**DATA SECTION**
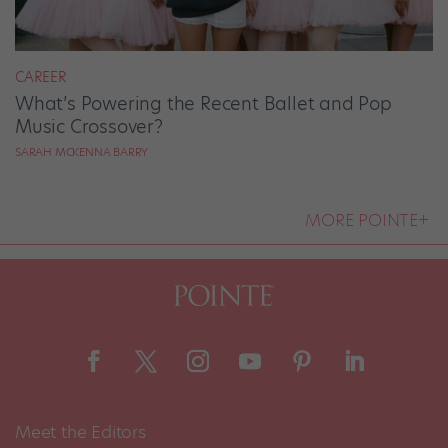
CAREER
What’s Powering the Recent Ballet and Pop
Music Crossover?
SARAH MCKENNA BARRY
MORE POINTE+
Meet the Editors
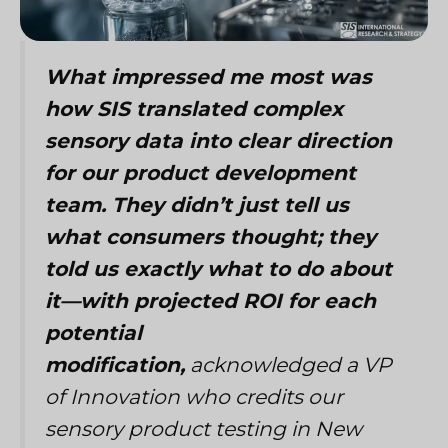
What impressed me most was
how SIS translated complex
sensory data into clear direction
for our product development
team. They didn’t just tell us
what consumers thought; they
told us exactly what to do about
it—with projected ROI for each
potential
modification,
acknowledged a VP
of Innovation who credits our
sensory product testing in New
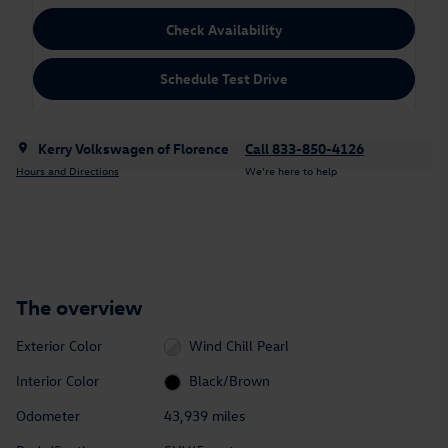
Check Availability
Schedule Test Drive
Kerry Volkswagen of Florence
Call 833-850-4126
Hours and Directions
We’re here to help
The overview
Exterior Color
Wind Chill Pearl
Interior Color
Black/Brown
Odometer
43,939 miles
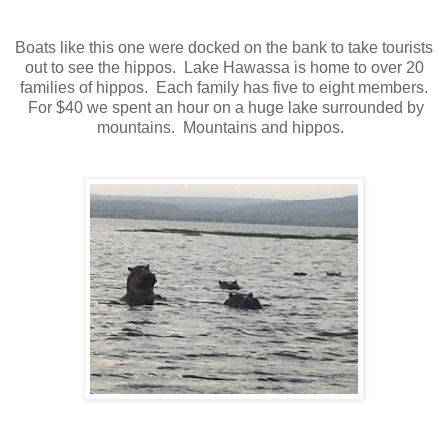
Boats like this one were docked on the bank to take tourists
out to see the hippos. Lake Hawassa is home to over 20
families of hippos. Each family has five to eight members.
For $40 we spent an hour on a huge lake surrounded by
mountains. Mountains and hippos.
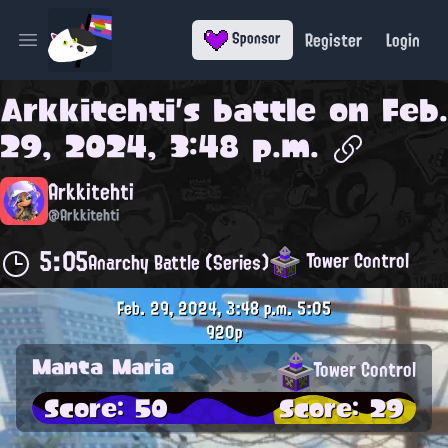
Register
Login
Sponsor
Open main menu
Arkkitehti
's battle on
Feb.
29, 2024, 3:48 p.m.
Arkkitehti
@Arkkitehti
5:05
Tower Control
Anarchy Battle (Series)
Feb. 29, 2024, 3:48 p.m.
5:05
920p
Manta Maria
Tower Control
Score: 50
Score: 29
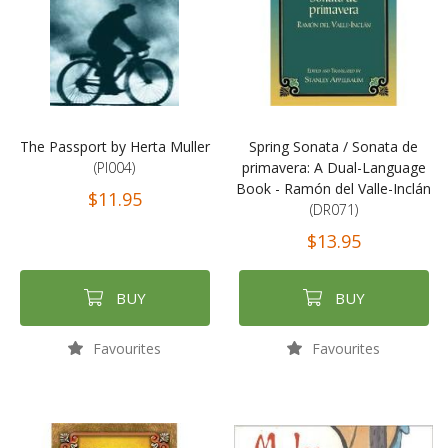
The Passport by Herta Muller
Spring Sonata / Sonata de
(PI004)
primavera: A Dual-Language
Book - Ramón del Valle-Inclán
$11.95
(DR071)
$13.95
BUY
BUY
Favourites
Favourites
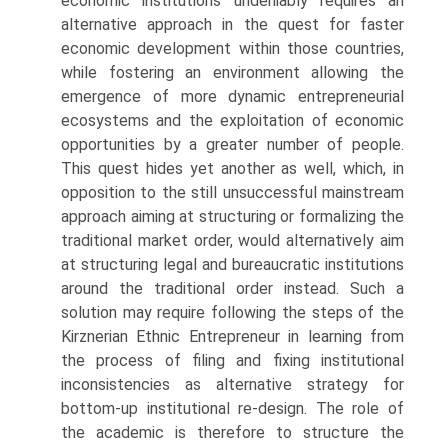
economic institutions undeniably requires an
alternative approach in the quest for faster
economic development within those countries,
while fostering an environment allowing the
emergence of more dynamic entrepreneurial
ecosystems and the exploitation of economic
opportu­nities by a greater number of people.
This quest hides yet another as well, which, in
opposition to the still unsuccessful mainstream
approach aiming at structuring or formalizing the
traditional market order, would alternatively aim
at structuring legal and bureaucratic institutions
around the traditional order instead. Such a
solution may require following the steps of the
Kirznerian Ethnic Entrepreneur in learning from
the process of filing and fixing institutional
inconsistencies as alternative strategy for
bottom-up institutional re-design. The role of
the academic is therefore to structure the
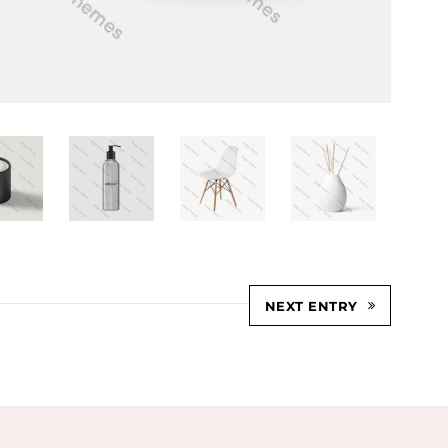
NEXT ENTRY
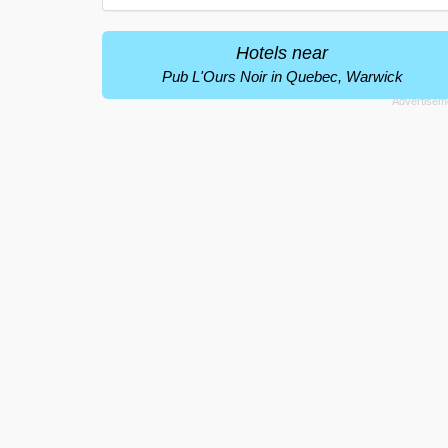
Hotels near
Pub L'Ours Noir in Quebec, Warwick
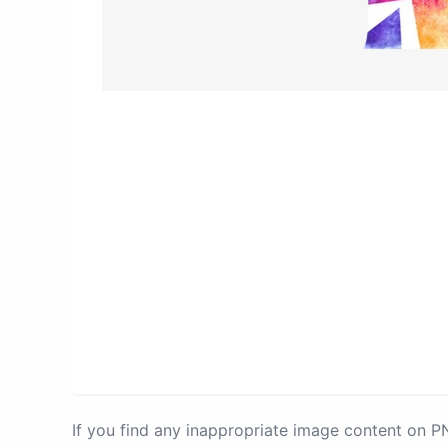
If you find any inappropriate image content on 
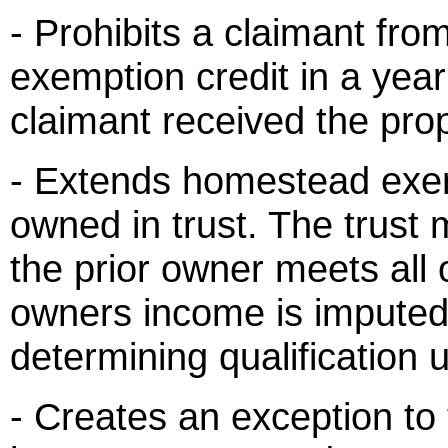
- Prohibits a claimant fr
exemption credit in a year
claimant received the prop
- Extends homestead exem
owned in trust. The trust 
the prior owner meets all
owners income is imputed 
determining qualification
- Creates an exception to t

**PROBLEM**
Looking at the records, state how many lines contain "institutions" and write nothing besides that number.

**TASK OUTPUT**
2